Долго молчало Эхо, а потом, не так раскатисто как прежде, молвило:
— Зло меня наказало, к шалашу привязало.
— Чем же провинился да во тьму превратился? — удивлённо спросил Мужичок.
— Заигрался я… Грибника грибами дразнил, да в этот лес заманил, да дорогу назад замёл, да грозу с дождём привёл…
— Он шалашик, значит, построил да назад уж не ушёл? — продолжил рассказ Лесного Духа Мужичок.
— Так оно и было. Зло меня подсторожило да сделало хранителем этого шалаша. С тех пор двери сторожу, да назад никого не пускаю, да по лесу уж не летаю, ни друзей, ни врагов не знаю… — тихо молвило Эхо.
— Ты входить-то в двери будешь? — раздалось через некоторое время почти шёпотом.
— А зачем в них входить, лучше тёплая беседа, да с соседями дружить, — ответил Мужичок.
— Тепла-то у меня и нет. Отняли тепло… — ещё тише молвило Эхо.
— Как нет? А табурет кто поставил, а чай кто скоро справил? — удивился Мужичок.
— Чай-то холодный, — совсем тихо сказал Дух Лесной да уж эхом по темноте не летал, а как будто бы за столом с той стороны сидел.
— Так справим это дело! — улыбнулся Мужичок невидимому собеседнику.

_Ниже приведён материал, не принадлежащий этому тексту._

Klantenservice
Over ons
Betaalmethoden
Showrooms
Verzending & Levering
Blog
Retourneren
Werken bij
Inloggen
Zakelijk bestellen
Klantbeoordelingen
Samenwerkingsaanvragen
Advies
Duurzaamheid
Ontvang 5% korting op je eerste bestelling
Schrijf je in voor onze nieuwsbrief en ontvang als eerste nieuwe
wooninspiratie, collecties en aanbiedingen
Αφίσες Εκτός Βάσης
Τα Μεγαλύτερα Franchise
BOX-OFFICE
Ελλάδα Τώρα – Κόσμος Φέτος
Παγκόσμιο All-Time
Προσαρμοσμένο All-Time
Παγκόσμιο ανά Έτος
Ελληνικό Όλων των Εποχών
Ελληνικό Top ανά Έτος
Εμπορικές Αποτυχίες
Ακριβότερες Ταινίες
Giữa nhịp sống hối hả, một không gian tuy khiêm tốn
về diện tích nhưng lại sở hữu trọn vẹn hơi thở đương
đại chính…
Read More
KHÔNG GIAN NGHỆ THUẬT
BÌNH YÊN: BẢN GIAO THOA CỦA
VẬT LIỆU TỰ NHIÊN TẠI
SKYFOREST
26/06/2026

— Сколько люда здесь бывало, да за дверями все и пропали, а беседы со мной и не было. Ты так говоришь, будто видишь меня да знаешь, как беду исправить? — еле донеслось до Мужичка.
— Дак давай править! — с хитринкой в голосе молвил Мужичок.

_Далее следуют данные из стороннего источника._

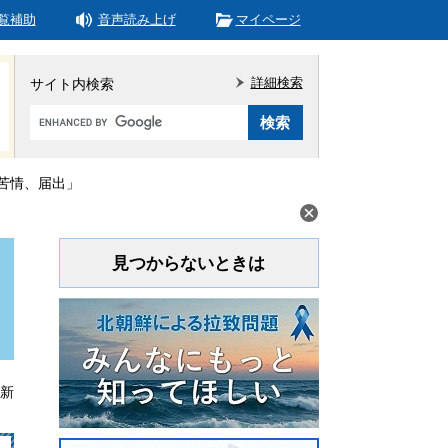
覧補助
音声読み上げ
マイページ
詳細検索
サイト内検索
Google
カ
ス
タ
苦情、届出」
ム
検
索
見つからないときは
更新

— Не положено, — тихо отозвался Дух Лесной.
— Кем не положено?
— Злом…
— А мы без зла, мы с добром, — вновь улыбнувшись, сказал Мужичок.
— А как это?
— А вот так!
— Да ты дело говори, душу-то не тяни, — молвил Дух Лесной и снова прокатился эхом по темноте.
— А… душа, значит, у тебя есть?! — воскликнул Мужичок.
— Не дразнись, лучше делом займись! — начал сердиться Дух Лесной.
— А и ты не сердись, а со мною этим делом и займись, — примиряюще сказал Мужичок.
— Что делать-то? — тихо шепнул Лесной Дух прямо в ухо Мужичку.
— Значит, табурет смастерить ты можешь?
— Могу…
— И стол?
— И стол могу…
— И чай?
— Да чай ли это, коль тепла в нём нет? — где-то издалека донёсся негромкий, безрадостный голос Духа Лесного.
— Коль душа есть — тепло будет, — уверенно сказал Мужичок, — ты сам теплом-то стать хочешь?
— Ох, не томи, дело говори! — заметалось по темноте Эхо, долетая до Мужичка то сзади, то сбоку, то совсем издалека.
— И на волю хочешь? — спросил сурово Мужичок.
— И на волю хочу, — сказало тихо Эхо, так тихо, что и слыхать было еле.
— Людей губить будешь? — спросил Мужичок.
— Коль на волю вырвусь да Лесным Духом снова стану, людей обижать перестану, — уверенно ответило Эхо.
— Тогда делай, что я скажу. Камин поставить сможешь, да чтоб дрова в нём были?
— Дело нехитрое, — отозвалось Эхо, — да зачем здесь камин, коль огня в нём нет, а огонь я развести не могу — не положено мне.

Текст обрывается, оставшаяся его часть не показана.